Support for crawling archive files
The crawlers can extract files from an archive file (such as a ZIP or TAR file) so that individual files in the archive can be indexed and searched.
Supported archive file formats
File extension | MIME type | Data type | Notes |
---|---|---|---|
.zip, .ZIP | application/zip | zip |
|
.tar | application/tar | tar | Supported tar
formats:
|
.tar.gz, .tgz | not applicable | tgz | Depends on capabilities of the java.utl.zip package |
Restrictions and guidelines
Automatic code page detection is not available for files that are extracted from an archive file. When extracting the files, the crawler uses the code page setting that it is configured to use with plain text and unknown document types. When you use the administration console to configure language and code page settings for a crawler, you specify the code page that the crawler should use for plain text documents and for documents whose code page cannot be detected automatically.

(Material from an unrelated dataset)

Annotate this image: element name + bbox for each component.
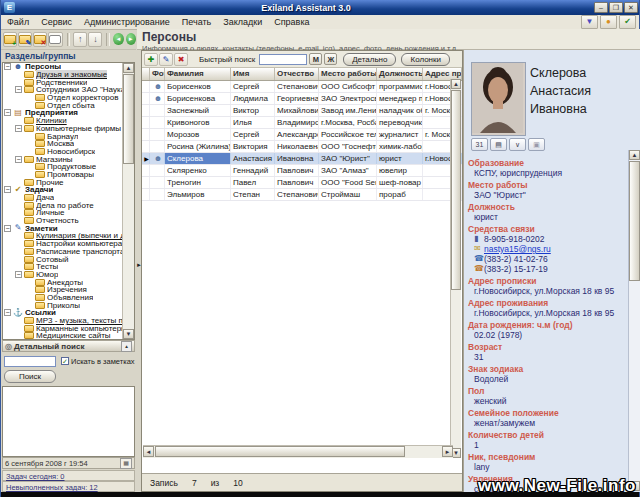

To determine when files in an archive file need to be recrawled, the crawler uses the modified date in the archive entry header data for each file. When you monitor a crawler, the statistics that are shown for crawled documents, including statistics for inserted, updated, and deleted documents, include information about files that were extracted from archive files.
To enable crawlers to crawl archive files in other archive file formats, such as LZH files, you must write a crawler plug-in and then configure the crawler to use the plug-in.
The names of all files inside the archive file are stored in a field named EntryName, not a Title field or Name field. The EntryName metadata represents one entry in the archive file.